Anna Féresse-Deraismes | |
Birth Date: | 1 October 1821 |
Birth Place: | Paris, France |
Death Date: | 19 January 1910 |
Death Place: | Paris |
Occupation: | feminist activist |
Nationality: | French |
Relatives: | Maria Deraismes (sister) |
Anna Féresse-Deraismes (1 October 1821 – 19 January 1910) was a French feminist activist for women's rights and a Freemason. She was appointed honorary president of the International Congress of Women in 1896 and 1900, and was a founding member of the first mixed-gender Masonic Order, Le Droit Humain. Maria Deraismes was her sister.
Anna Féresse-Deraismes was born in Paris, October 1, 1821. She came from a liberal bourgeois family.[1] Her father was an anticlerical Voltairean.[2] Isabelle Bogelot, then an orphan, was taken in by the Deraismes family in 1842.[3] Féresse-Deraismes took charge of the education of her younger sister, Maria, when their father died in 1852.[4]
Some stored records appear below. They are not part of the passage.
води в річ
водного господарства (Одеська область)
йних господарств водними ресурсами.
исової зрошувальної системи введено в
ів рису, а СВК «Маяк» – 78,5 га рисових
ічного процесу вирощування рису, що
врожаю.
Féresse-Deraismes played a discreet role in the wake of her younger sister as she became better recognized. Both sisters inherited the fortune of their parents, and Anna Féresse went to live with her sister, who never married, when she became a widow. They both shared the same ideas and had the same access to education in their younger years.[5] Following Maria's death in 1894, Féresse-Deraismes gathered her sister's work in Oeuvres complètes de Maria Deraismes which appeared in 1895 and 1896.[6]
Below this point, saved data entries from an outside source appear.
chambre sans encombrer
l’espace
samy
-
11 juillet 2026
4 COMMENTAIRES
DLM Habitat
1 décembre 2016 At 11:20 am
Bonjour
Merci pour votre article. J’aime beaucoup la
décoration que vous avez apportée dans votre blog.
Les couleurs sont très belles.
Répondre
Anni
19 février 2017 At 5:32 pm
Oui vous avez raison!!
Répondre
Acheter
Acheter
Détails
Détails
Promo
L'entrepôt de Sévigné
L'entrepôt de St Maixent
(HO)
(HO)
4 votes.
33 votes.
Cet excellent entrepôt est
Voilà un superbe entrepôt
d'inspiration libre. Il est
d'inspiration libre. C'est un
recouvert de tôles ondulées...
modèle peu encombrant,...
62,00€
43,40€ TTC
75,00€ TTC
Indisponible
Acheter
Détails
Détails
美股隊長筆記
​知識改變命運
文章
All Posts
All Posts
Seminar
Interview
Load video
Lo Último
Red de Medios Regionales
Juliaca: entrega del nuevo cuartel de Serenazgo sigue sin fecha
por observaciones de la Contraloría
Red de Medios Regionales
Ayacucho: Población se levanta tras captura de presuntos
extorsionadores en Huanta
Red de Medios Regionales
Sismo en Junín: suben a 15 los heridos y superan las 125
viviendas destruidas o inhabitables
At the International Congress of Women, Paris, 9 April 1896, Féresse-Deraismes was appointed honorary president and thus came into contact with Maria Pognon, Marie Martin, Marie Popelin, Marya Chéliga-Loevy, Louise Koppe, and Eugénie Potonié-Pierre.[7]
Féresse-Deraismes continued her sister's feminist struggle as a member of the "Société pour l'amélioration du sort de la femme et la revendication de ses droits" (Society for the Improvement of Conditions for Women and the Vindication of Their Rights) and served as Honorary President of the International Congress of Women in 1900.
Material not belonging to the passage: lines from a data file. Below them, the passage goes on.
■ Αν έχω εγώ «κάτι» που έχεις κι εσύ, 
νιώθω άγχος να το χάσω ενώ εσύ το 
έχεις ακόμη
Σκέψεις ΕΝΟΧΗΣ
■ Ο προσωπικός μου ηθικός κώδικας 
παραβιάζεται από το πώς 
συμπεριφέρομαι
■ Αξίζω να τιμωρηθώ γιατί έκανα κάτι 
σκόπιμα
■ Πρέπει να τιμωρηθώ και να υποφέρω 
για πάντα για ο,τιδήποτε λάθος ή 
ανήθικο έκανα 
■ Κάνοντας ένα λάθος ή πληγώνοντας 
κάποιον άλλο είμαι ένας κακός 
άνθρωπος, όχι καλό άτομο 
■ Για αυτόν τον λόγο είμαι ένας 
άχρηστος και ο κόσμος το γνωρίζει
Féresse-Deraismes was a founding member of the first mixed-gender Masonic Order, Le Droit Humain.[8] [9] In 1904, she became a member of the "Association Nationale des Libres Penseurs de France" (National Association of Free Thinkers of France).[10]
In December 1898, Féresse-Deraismes gave a funeral oration for Virginie Griess-Traut, whom she knew well. Féresse-Deraismes was invited to various other gatherings, including that for the new statue of Charles Fourier on Boulevard de Clichy in June 1899 or for the publication of Émile Zola's novel Travail (Labor).
She died 19 January 1910, in the 17th arrondissement of Paris.